Wilhelmsthal. Mit einer Sonderführung durch das Schlossensemble von Wilhelmsthal begann der diesjährige Wandertag der SPD-Wartburgkreis.
Der Landschaftsarchitekt Dr. Daniel Rimbach aus Bad Liebenstein stellte sich freundlicherweise für eine kompetente Führung zur Verfügung.
Dr. Rimbach ist mit seinem Planungsbüro an der Sanierung der Parkanlagen von Wilhelmsthal maßgeblich beteiligt.
Nach einer Einführung über die Historie von Wihelmsthal, wurden die teilsanierten Gebäude besichtigt, darunter auch der historische Telemann-Saal.
Das Ergebnis der bisher vorgenommen Arbeiten an der großzügigen Parkanlage, lässt die Pracht und den Prunksucht der Eisenacher Herzöge erahnen.
Die Sanierungsarbeiten an den Gebäuden und der Parkanlagen mit dem Stausee belaufen sich mittlerweile auf ca. 5 Millionen Euro, der Gesamtbedarf wird auf über 30 Millionen Euro geschätzt.
Angesichts dieser Summen und des noch ausstehenden nachhaltigen Nutzungskonzeptes, machte dies manchen anwesenden SPD- Kommunalpolitiker nachdenklich ob der prekären Haushaltslage seiner heimatlichen Kommune.

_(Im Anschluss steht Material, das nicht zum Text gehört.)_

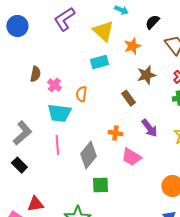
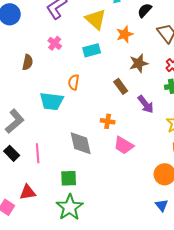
pink cross: (54, 85) -> (55, 43), moved
purple arrow: (149, 128) -> (146, 104), moved
pink line: (57, 145) -> (38, 153), moved
gray diamond: (88, 155) -> (81, 143), turned -52
green square: (100, 185) -> (69, 178), moved

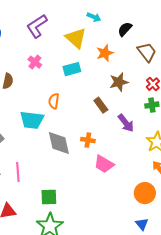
gray diamond: (81, 143) -> (59, 143), moved

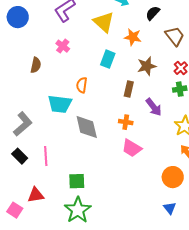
orange star: (105, 53) -> (133, 37), turned 30
cyan rectangle: (72, 69) -> (108, 59), moved, turned -54
brown rectangle: (101, 105) -> (129, 89), turned 49
orange cross: (88, 140) -> (126, 122), moved

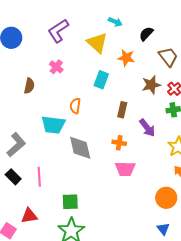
brown star: (147, 66) -> (151, 85), moved
pink trapezoid: (132, 148) -> (125, 169), turned -30

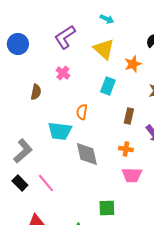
cyan arrow: (115, 22) -> (107, 19), moved
orange star: (126, 58) -> (133, 64), turned -30
pink line: (39, 177) -> (46, 183), turned -36
green square: (70, 202) -> (107, 208), moved

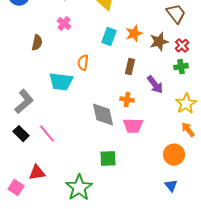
orange star: (133, 64) -> (134, 34), moved
gray diamond: (87, 154) -> (103, 115), moved

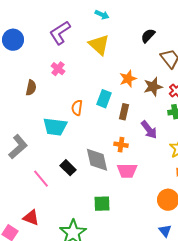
cyan rectangle: (109, 37) -> (104, 99), moved
black rectangle: (21, 134) -> (68, 168), moved
red triangle: (37, 173) -> (31, 218), turned 30

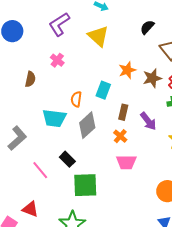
brown rectangle: (124, 112) -> (123, 112), moved
orange cross: (121, 145) -> (120, 136), turned 32
gray diamond: (97, 160) -> (87, 125), moved, turned 60
green square: (102, 204) -> (85, 185), moved, size x1.5

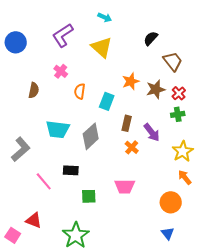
orange semicircle: (76, 99) -> (80, 91), moved
orange cross: (120, 136) -> (132, 147), moved
black rectangle: (67, 159) -> (71, 170), turned -42
pink trapezoid: (126, 162) -> (125, 186), moved
green square: (85, 185) -> (89, 196), size x0.6

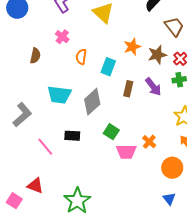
purple arrow: (152, 132) -> (153, 87), moved
orange cross: (132, 147) -> (149, 142), moved
green square: (89, 196) -> (111, 132), moved, turned 35

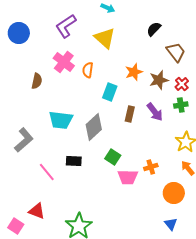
pink cross: (62, 37) -> (64, 62), size x1.5
orange semicircle: (81, 57) -> (88, 70), moved
orange cross: (149, 142) -> (151, 167), turned 32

Die anschließende Wanderung führte von Wilhelmsthal zur Hohen Sonne, auf dem Weg konnten herrliche Aussichten in malerischer Herbststimmung auf die Umgebung von Wilhelmstal genossen werden.
Rege wurde dabei die geplante neue Trasse der B 19 diskutiert.
Eine Entlastung der Anwohner an den vielbefahrenen Bundesstraßen B 19 und B 62, sowie eine effektivere Anbindung der Kur- und Kreisstadt Bad Salzungen an die Autobahn ist überfällig und berechtigt.
Direkt vor Augen hatten die SPD-Politiker aber auch die Folgen, welche die geplante neue Trassenführung in die Landschaft mit sich bringen würde.
So gesehen wurde mit dem Wandertag nicht nur die herrliche Herbstlandschaft genossen und das gesellige Miteinander gepflegt, sondern auch Eindrücke für die weitere politische Arbeit mitgenommen.